'A polícia interrompeu o sonho do meu filho', diz pai de jovem morto no Salgueiro

Família estava sem notícias de João Pedro Matos Pinto, de 14 anos, desde que ele foi baleado e levado por um helicóptero da Polícia Civil do Complexo do Salgueiro na tarde desta segunda

Por O Dia

João Pedro Matos Pinto tinha 14 anos
João Pedro Matos Pinto tinha 14 anos -
Rio - O pai do jovem João Pedro Matos Pinto, de 14 anos, que morreu após ser baleado durante uma operação da Polícia Civil no Complexo do Salgueiro, em São Gonçalo, esteve na manhã desta terça-feira no Instituto Médico Legal (IML) para fazer o reconhecimento do corpo do filho. "Quero dizer, senhor governador, que a sua polícia não matou só um jovem de 14 anos com um sonho e projetos, a sua polícia matou uma família completa, matou um pai, matou uma mãe, e o João Pedro", contou Neilton Pinto ao RJTV.
O estudante foi baleado na tarde de segunda-feira, levado por um helicóptero da Polícia Civil e encontrado hoje no IML de Tribobó.

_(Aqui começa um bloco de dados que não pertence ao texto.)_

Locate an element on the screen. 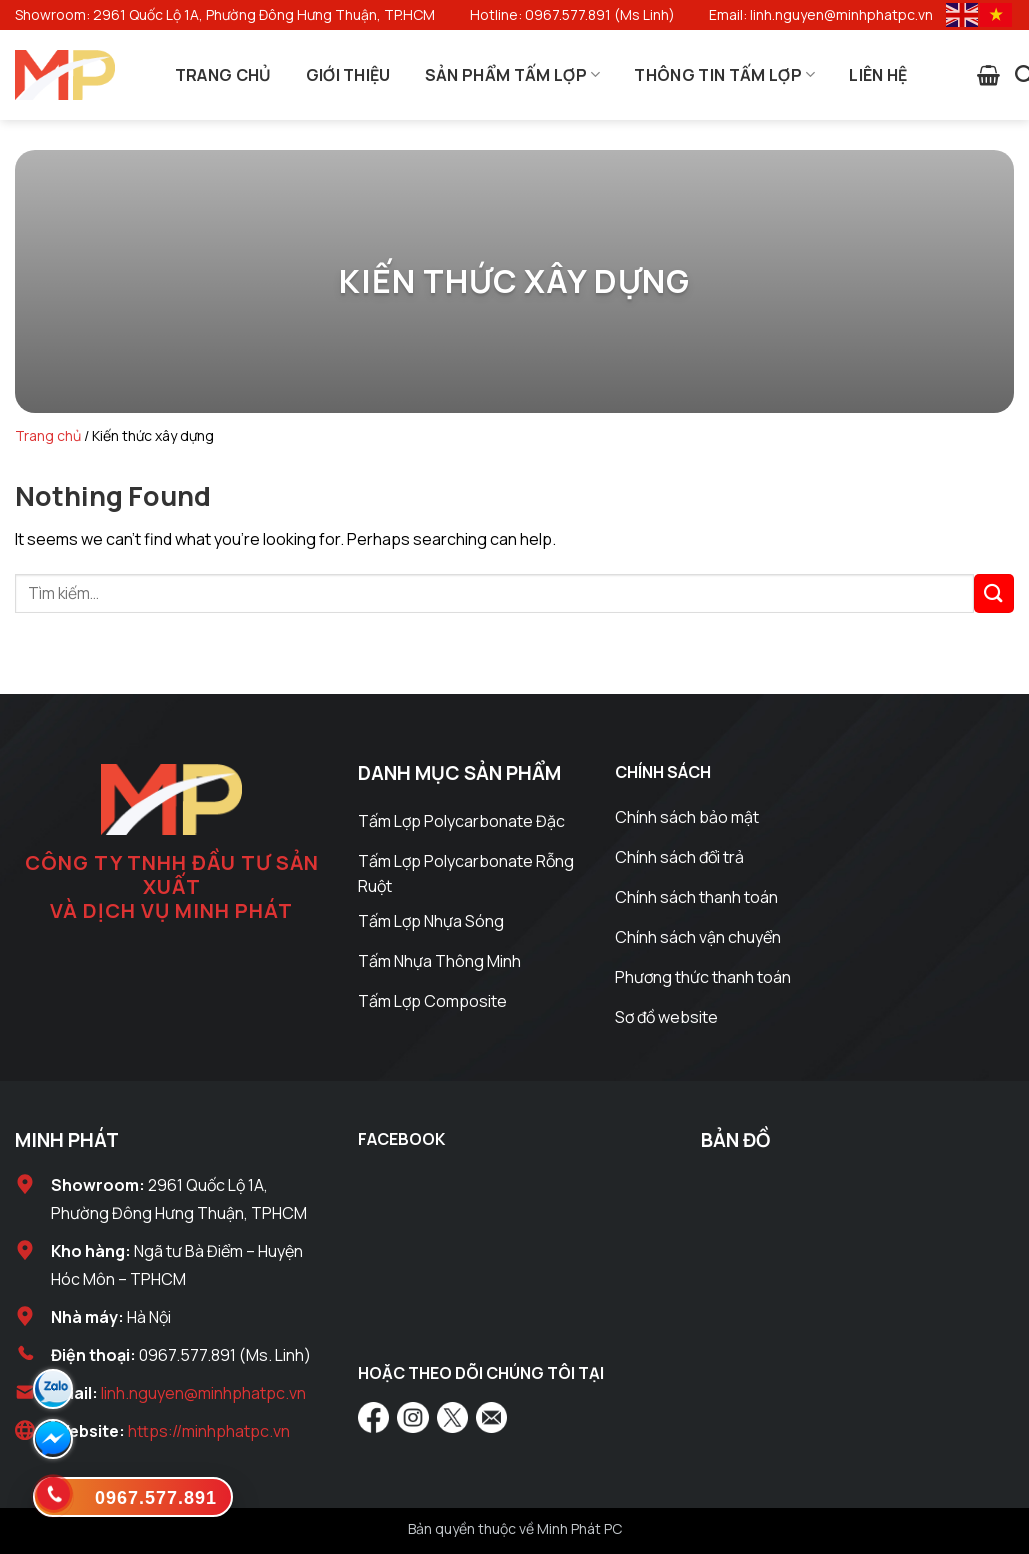 This screenshot has width=1029, height=1554. Thông Tin Tấm Lợp is located at coordinates (724, 75).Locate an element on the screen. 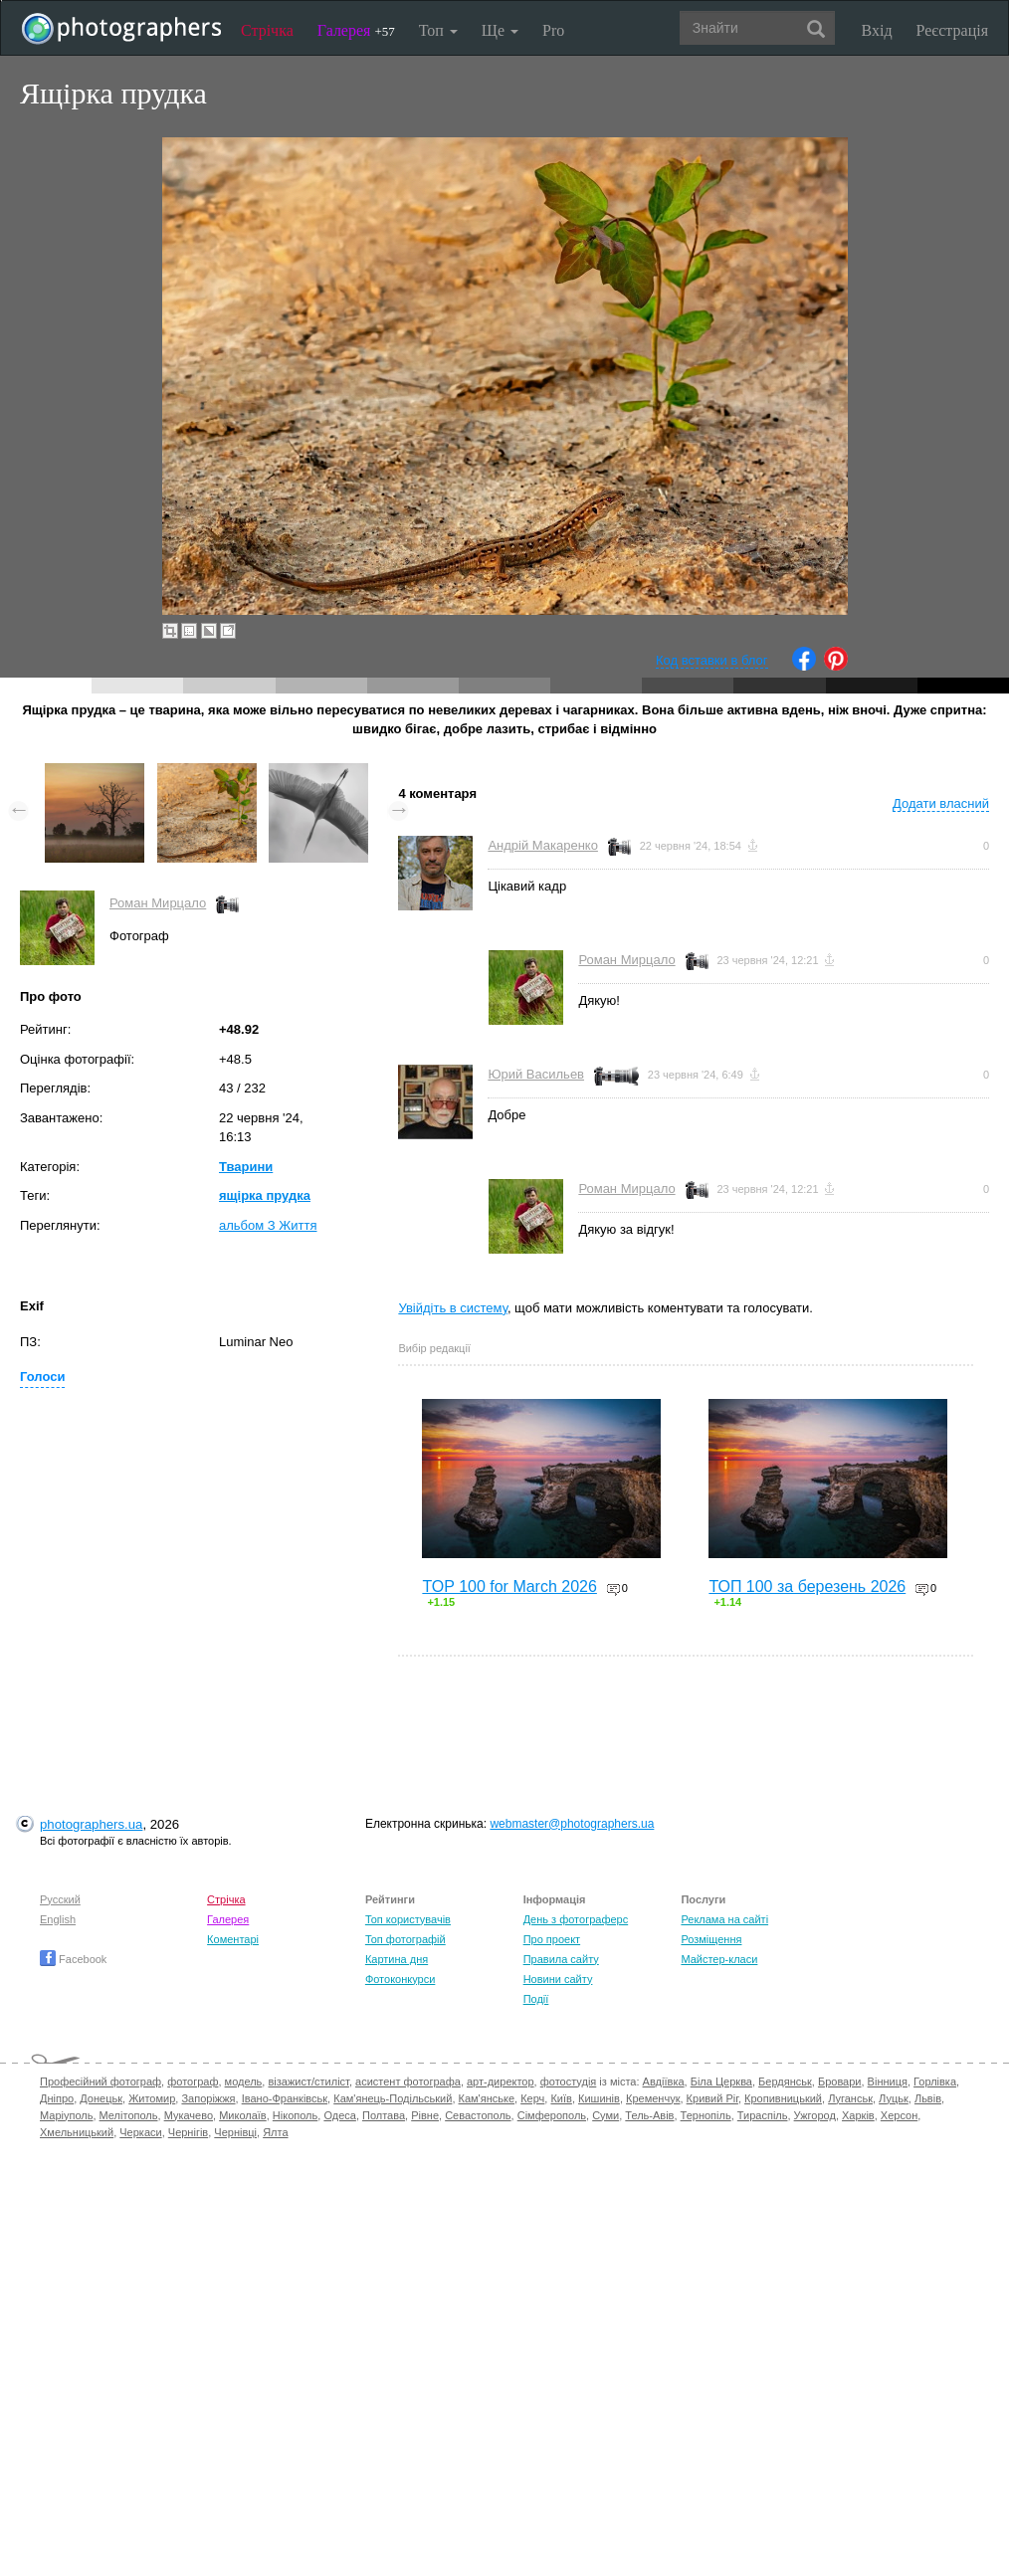 This screenshot has height=2576, width=1009. модель is located at coordinates (244, 2081).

O Corpo de Bombeiros informou que o estudante foi deixado sem vida, por volta das 15h desta segunda-feira, no Grupamento de Operações Aéreas (GOA) da Lagoa, na Zona Sul do Rio, por um helicóptero da Polícia Civil. De lá, ele foi levado ao IML de Tribobó, de volta a São Gonçalo.
"Um jovem com um futuro brilhante pela frente, que já sabia o que queria do seu futuro. Mas, infelizmente, a polícia interrompeu o sonho do meu filho. A polícia chegou lá de uma maneira cruel, atirando, jogando granada, sem perguntar quem era. Se eles conhecessem a índole do meu filho, quem era meu filho, não faziam isso. Meu filho é um estudante, um servo de Deus. A vida dele era casa, igreja, escola e jogo no celular", lamentou o pai.
Investigação
Procurada pelo DIA, a Polícia Civil disse que a Delegacia de Homicídios de Niterói, São Gonçalo e Itaboraí (DHNSGI) instaurou um inquérito para apurar a morte do adolescente. A corporação disse que ainda que DHNSGI fez a perícia no local e que duas testemunhas prestaram depoimento na delegacia. "Os policiais foram ouvidos e as armas apreendidas para confronto balístico. Outras diligências estão sendo realizadas para esclarecer as circunstâncias do fato", afirmou, em nota.
A Polícia Civil disse, ainda, que a operação no Complexo do Salgueiro foi para cumprir dois mandados de busca e apreensão contra lideranças da facção criminosa que age na comunidade. "Durante a ação, seguranças dos traficantes tentaram fugir pulando o muro de uma casa. Eles dispararam contra os policiais e arremessaram granadas na direção dos agentes. No local foram apreendidas granadas e uma pistola", a corporação alegou.
Já a PF se manifestou da mesma forma que a Polícia Civil, acrescentando que "acompanhará e prestará todas as informações e apoio necessário à elucidação dos fatos"; veja a nota na íntegra:
"A Superintendência Regional da Polícia Federal no Rio de Janeiro informa que, na data de ontem, 18/05, durante operação da Polícia Federal com apoio da Coordenadoria de Recursos Especiais (Core), no Complexo do Salgueiro, em São Gonçalo/RJ um adolescente foi ferido.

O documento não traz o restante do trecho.